[Data extracted from a collection]
◆ ◆ ◆ ◆ ◆ ◆ ◆

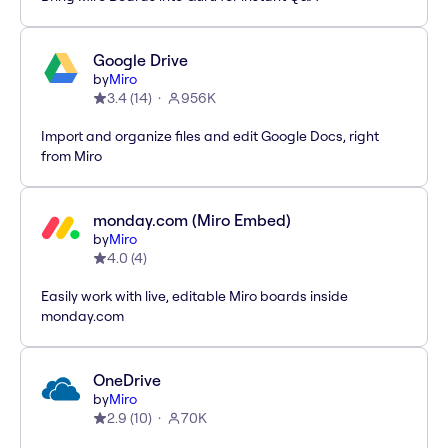
Google Drive
by
Miro
3.4
(
14
)
956K
Import and organize files and edit Google Docs, right
from Miro
monday.com (Miro Embed)
by
Miro
4.0
(
4
)
Easily work with live, editable Miro boards inside
monday.com
OneDrive
by
Miro
2.9
(
10
)
70K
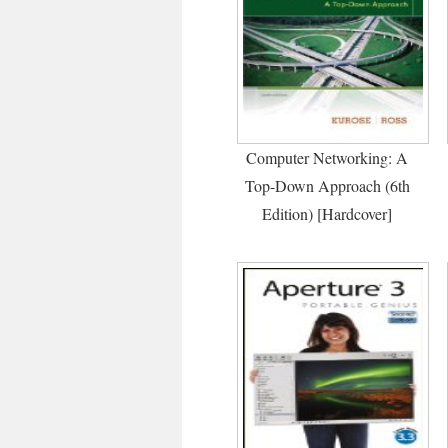
Computer Networking: A
Top-Down Approach (6th
Edition) [Hardcover]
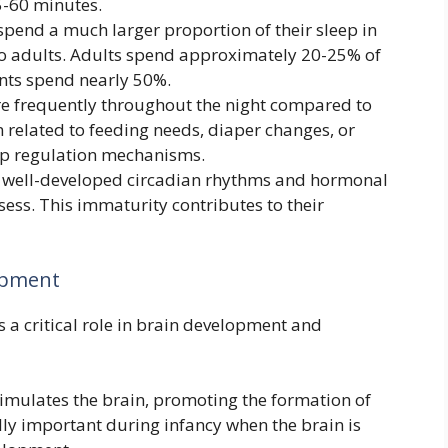
5-60 minutes.
spend a much larger proportion of their sleep in
to adults. Adults spend approximately 20-25% of
ants spend nearly 50%.
e frequently throughout the night compared to
 related to feeding needs, diaper changes, or
eep regulation mechanisms.
e well-developed circadian rhythms and hormonal
sess. This immaturity contributes to their
lopment
ys a critical role in brain development and
imulates the brain, promoting the formation of
lly important during infancy when the brain is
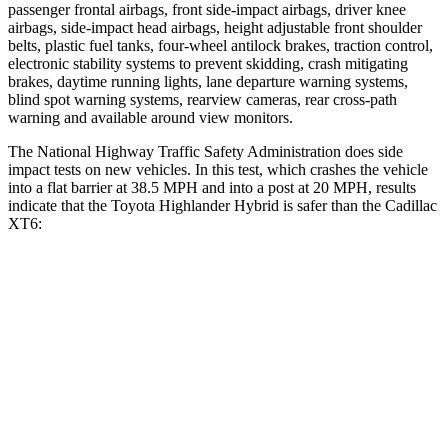
passenger frontal airbags, front side-impact airbags, driver knee
airbags, side-impact head airbags, height adjustable front shoulder
belts, plastic fuel tanks, four-wheel antilock brakes, traction control,
electronic stability systems to prevent skidding, crash mitigating
brakes, daytime running lights, lane departure warning systems,
blind spot warning systems, rearview cameras, rear cross-path
warning and available around view monitors.
The National Highway Traffic Safety Administration does side
impact tests on new vehicles. In this test, which crashes the vehicle
into a flat barrier at 38.5 MPH and into a post at 20 MPH, results
indicate that the Toyota Highlander Hybrid is safer than the Cadillac
XT6:
Highlander Hybrid
XT6
Front Seat
STARS
5 Stars
5 Stars
HIC
55
98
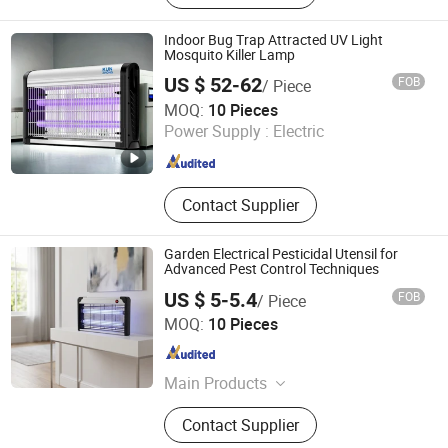
Lamp, Solar Powered Insect Killer
Indoor Bug Trap Attracted UV Light
Mosquito Killer Lamp
US $ 52-62
FOB
/ Piece
Jiangmen Kunzhong Technology Co., Ltd.
MOQ:
10 Pieces
Power Supply :
Electric
Guangdong , China
Since 2018
Contact Supplier
Garden Electrical Pesticidal Utensil for
Advanced Pest Control Techniques
US $ 5-5.4
FOB
/ Piece
ZhongShan MinQiang Technology Co., Ltd.
MOQ:
10 Pieces
Guangdong , China
Since 2026
Main Products
Mosquito Killer Lamp
Contact Supplier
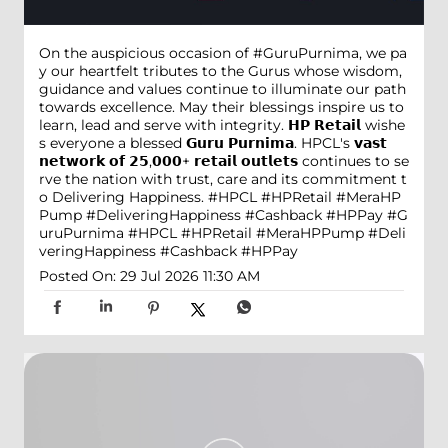
On the auspicious occasion of #GuruPurnima, we pa
y our heartfelt tributes to the Gurus whose wisdom,
guidance and values continue to illuminate our path
towards excellence. May their blessings inspire us to
learn, lead and serve with integrity. 𝗛𝗣 𝗥𝗲𝘁𝗮𝗶𝗹 wishe
s everyone a blessed 𝗚𝘂𝗿𝘂 𝗣𝘂𝗿𝗻𝗶𝗺𝗮. HPCL's 𝘃𝗮𝘀𝘁
𝗻𝗲𝘁𝘄𝗼𝗿𝗸 𝗼𝗳 𝟮𝟱,𝟬𝟬𝟬+ 𝗿𝗲𝘁𝗮𝗶𝗹 𝗼𝘂𝘁𝗹𝗲𝘁𝘀 continues to se
rve the nation with trust, care and its commitment t
o Delivering Happiness. #HPCL #HPRetail #MeraHP
Pump #DeliveringHappiness #Cashback #HPPay
#G
uruPurnima
#HPCL
#HPRetail
#MeraHPPump
#Deli
veringHappiness
#Cashback
#HPPay
Posted On:
29 Jul 2026 11:30 AM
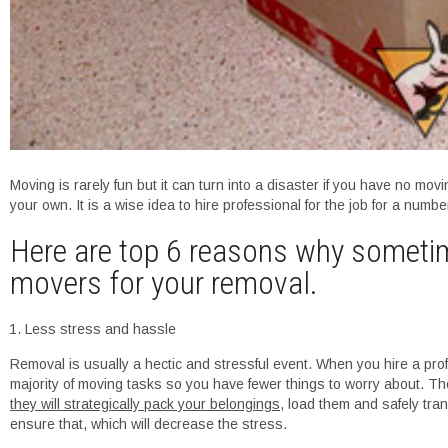
Moving is rarely fun but it can turn into a disaster if you have no movi
your own. It is a wise idea to hire professional for the job for a numb
Here are top 6 reasons why sometimes
movers for your removal.
Less stress and hassle
Removal is usually a hectic and stressful event. When you hire a pro
majority of moving tasks so you have fewer things to worry about. T
they will strategically pack your belongings
, load them and safely tra
ensure that, which will decrease the stress.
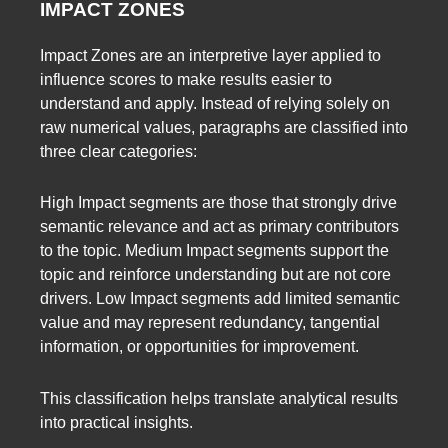
IMPACT ZONES
Impact Zones are an interpretive layer applied to
influence scores to make results easier to
understand and apply. Instead of relying solely on
raw numerical values, paragraphs are classified into
three clear categories:
High Impact segments are those that strongly drive
semantic relevance and act as primary contributors
to the topic. Medium Impact segments support the
topic and reinforce understanding but are not core
drivers. Low Impact segments add limited semantic
value and may represent redundancy, tangential
information, or opportunities for improvement.
This classification helps translate analytical results
into practical insights.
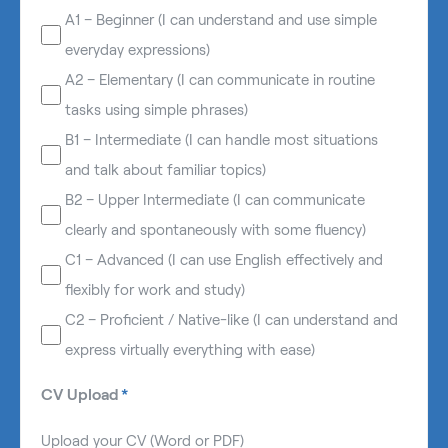
A1 – Beginner (I can understand and use simple
everyday expressions)
A2 – Elementary (I can communicate in routine
tasks using simple phrases)
B1 – Intermediate (I can handle most situations
and talk about familiar topics)
B2 – Upper Intermediate (I can communicate
clearly and spontaneously with some fluency)
C1 – Advanced (I can use English effectively and
flexibly for work and study)
C2 – Proficient / Native-like (I can understand and
express virtually everything with ease)
CV Upload
*
Upload your CV (Word or PDF)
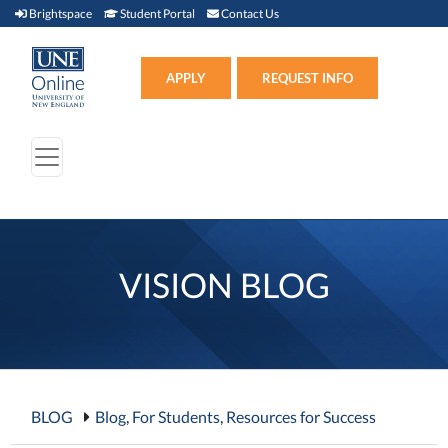
Brightspace (link opens in new window)
Student Portal (link opens in new window)
Contact Us
Brightspace
Student Portal
Contact Us
Apply (link opens in new win
APPLY
REQUEST INFO
VISION BLOG
BLOG
Blog
,
For Students
,
Resources for Success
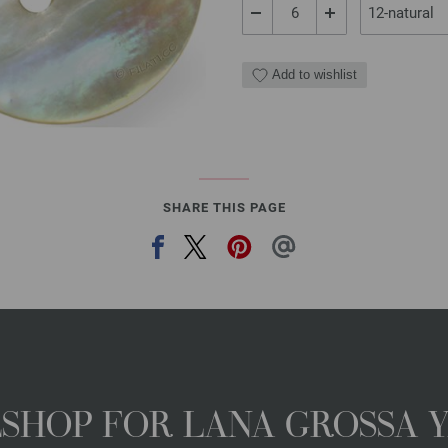
Add to wishlist
SHARE THIS PAGE
NESHOP FOR LANA GROSSA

◆ ◆ ◆ ◆ ◆ ◆ ◆

- [TASK DIRECTIONS]: What lines in the entries above include the string "systems"? Return each one.

- [TASK RESPONSE]:
electronic stability systems to prevent skidding, crash mitigating
brakes, daytime running lights, lane departure warning systems,
blind spot warning systems, rearview cameras, rear cross-path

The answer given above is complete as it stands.